In this particular operation, the new system was tested against intra-operative ultrasound scanning, with both images projected against the wall of the operating theatre. Professor McCloy commented: "The ultrasound scan suggested that there was a tumour in the patient's pancreas whereas the 3D model created using the new system suggested that there was not. As the surgery progressed, it became apparent that the new system was correct and the patient did not have a tumour. This meant that we avoided causing any unnecessary damage."

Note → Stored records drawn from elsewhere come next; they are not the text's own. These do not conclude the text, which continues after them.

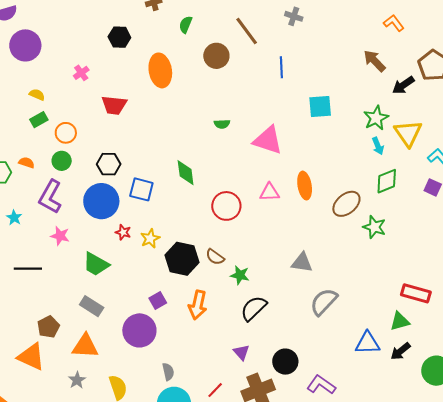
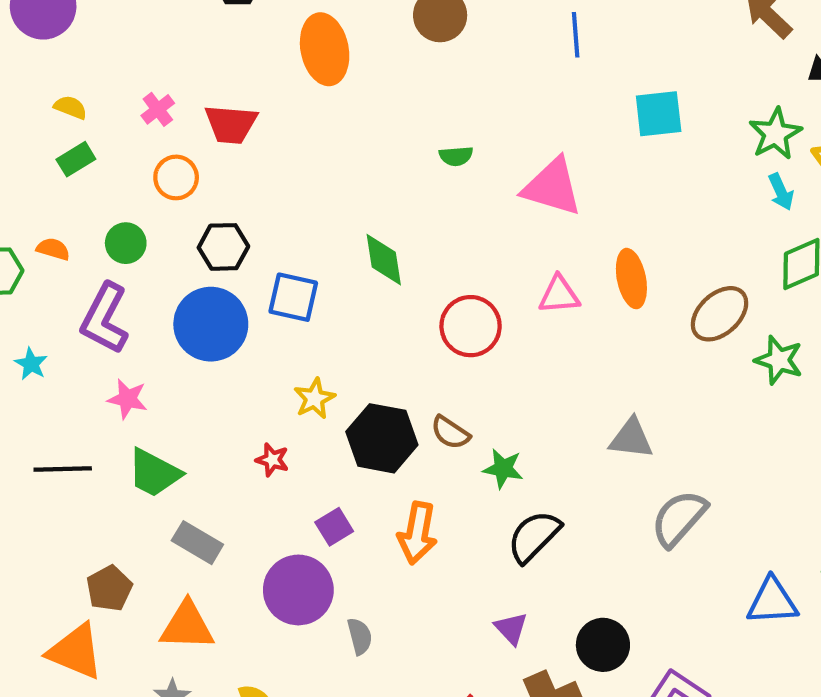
pink cross: (81, 73) -> (158, 109), moved
orange circle: (66, 133) -> (176, 177), moved
red star: (123, 232) -> (272, 460), moved
green trapezoid: (96, 264) -> (154, 473), moved
gray semicircle: (168, 372) -> (360, 636), moved

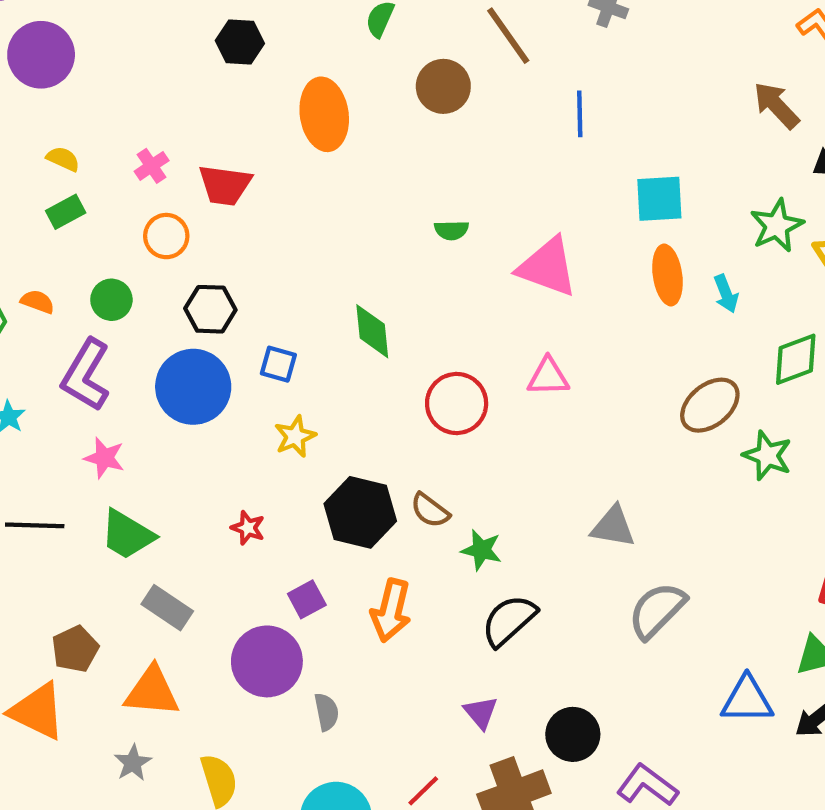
cyan arrow: (781, 192) -> (726, 294), moved
orange ellipse: (631, 279) -> (668, 275), moved
blue square: (293, 297) -> (278, 364), size x0.7
yellow star: (314, 398) -> (295, 436), moved

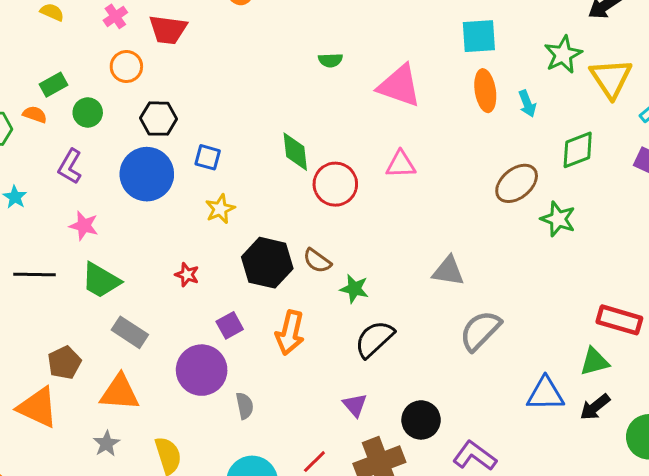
green rectangle: (66, 212) -> (54, 85), moved
green diamond: (372, 331) -> (295, 152), moved
purple L-shape: (86, 375) -> (70, 166), size x0.7

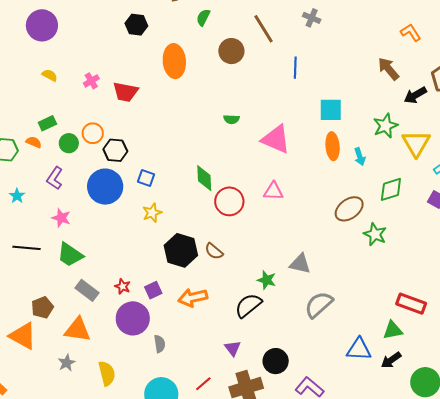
orange circle: (126, 66) -> (93, 133), moved
red star: (187, 275) -> (123, 286), moved
green star: (354, 289) -> (267, 280), moved
orange arrow: (290, 333) -> (193, 298), turned 60

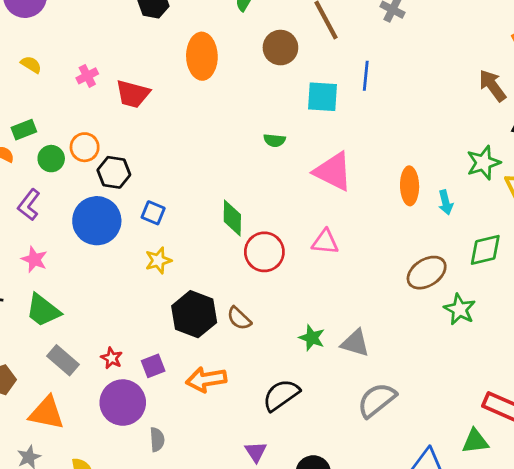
cyan square: (331, 110) -> (323, 97), moved
green star: (267, 280) -> (312, 338), moved

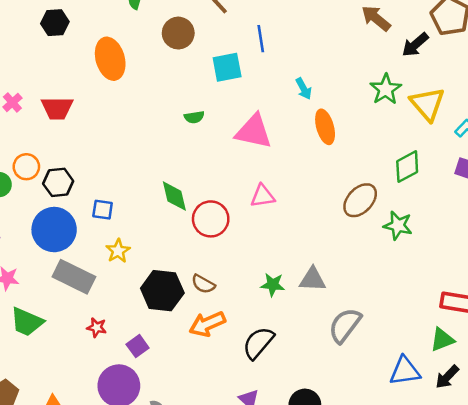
cyan arrow: (446, 202) -> (304, 89), moved
red star: (112, 358) -> (97, 327), moved
gray rectangle: (63, 360) -> (74, 277), moved, size x1.4
orange arrow: (206, 379) -> (207, 324), moved

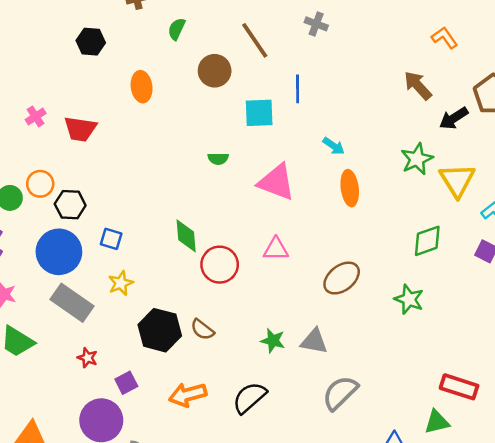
orange ellipse: (110, 59) -> (142, 87), size x0.7
cyan arrow: (304, 89) -> (334, 146), turned -35
brown ellipse: (360, 200) -> (342, 278), moved
orange arrow: (207, 324) -> (188, 395), moved

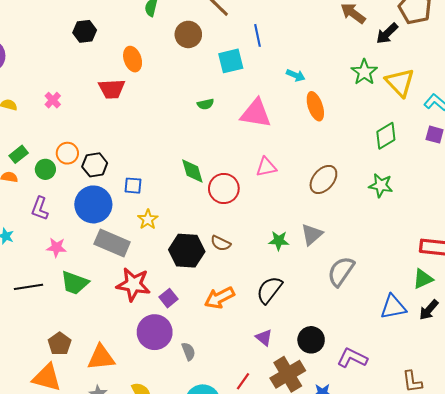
red trapezoid: (80, 129) -> (112, 89), moved
gray triangle: (314, 341) -> (312, 234), turned -40
red star: (87, 358) -> (133, 284), size x2.0

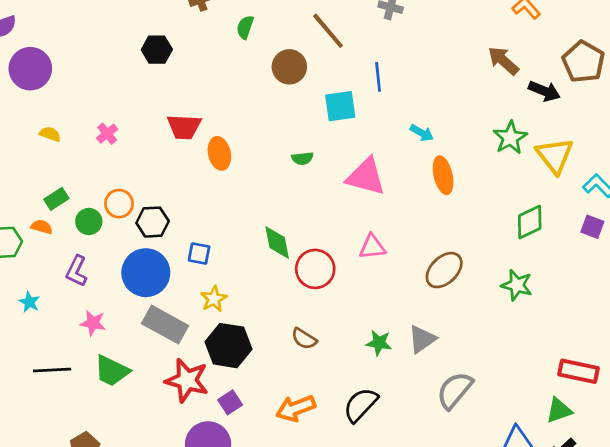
black arrow: (387, 33) -> (544, 91), turned -120
orange ellipse: (133, 59) -> (219, 153), moved
black hexagon: (187, 251) -> (228, 346), moved

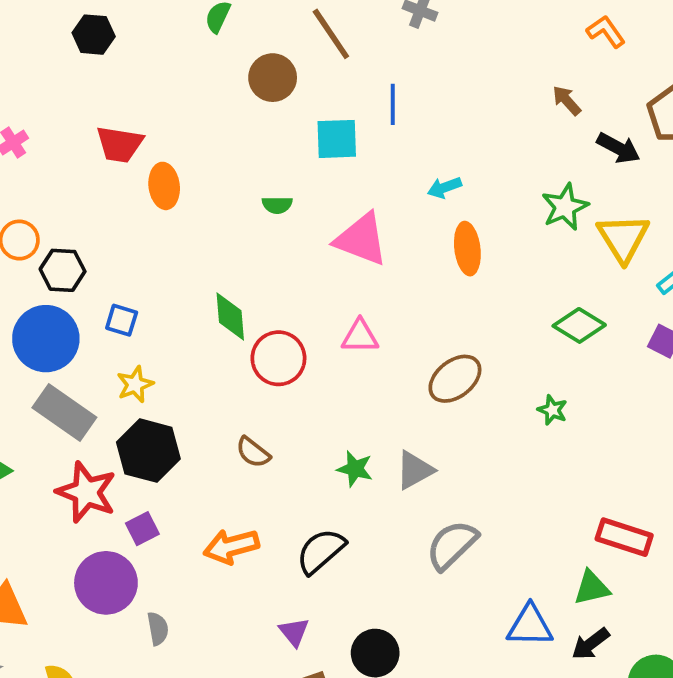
brown arrow: (503, 61) -> (567, 100), size x0.7
cyan arrow: (422, 133) -> (444, 188), turned 125
green diamond: (530, 222) -> (579, 325), turned 51
green star: (517, 285) -> (552, 410), size x0.7

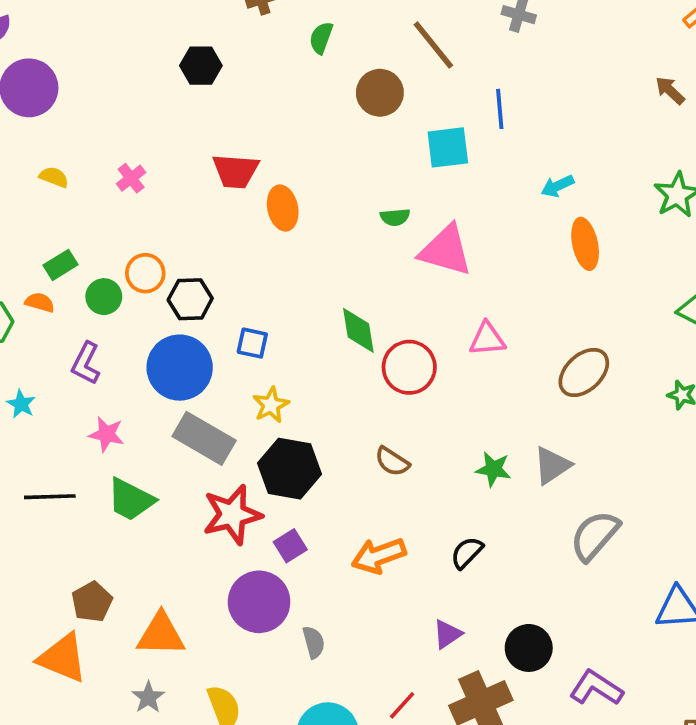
pink triangle: (361, 239) -> (446, 250), moved
red star: (86, 492) -> (232, 515), turned -30
black semicircle: (321, 551) -> (467, 553), size x0.7
purple triangle: (294, 632) -> (447, 634), turned 40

The data sets obtained from a modern CAT scanner can easily contain over 200 high resolution images and be over 50 megabytes in size. This size data are too large for a PC graphics card to handle. Instead, the data is sent to a Visualisation Supercomputer at the University of Manchester, an SGI Onyx2 called Kilburn, where it is reconstructed into a 3D graphic using a technique called volume rendering.
The resulting visualisation can be manipulated and sliced through any plane. The surgeon then takes a laptop and high-resolution data projector into the theatre and accesses the image using a fast, broadband Internet line. The ability to interact with complex interactive graphics applications across the Internet has only recently become possible and this medical application is an ideal way of exploiting this functionality.
Professor McCloy has worked with the undersigned for the last five years. We have adapted a gaming joystick wrapped in a sterile bag as the surgeon's interface with the computer. For ease of use, we have also designed Op3D, a user interface that jumps from one function to the next, based on a surgeon's routine examination steps. The next step is to enable the surgeon to make virtual scalpel cuts in the model, to rehearse the procedure.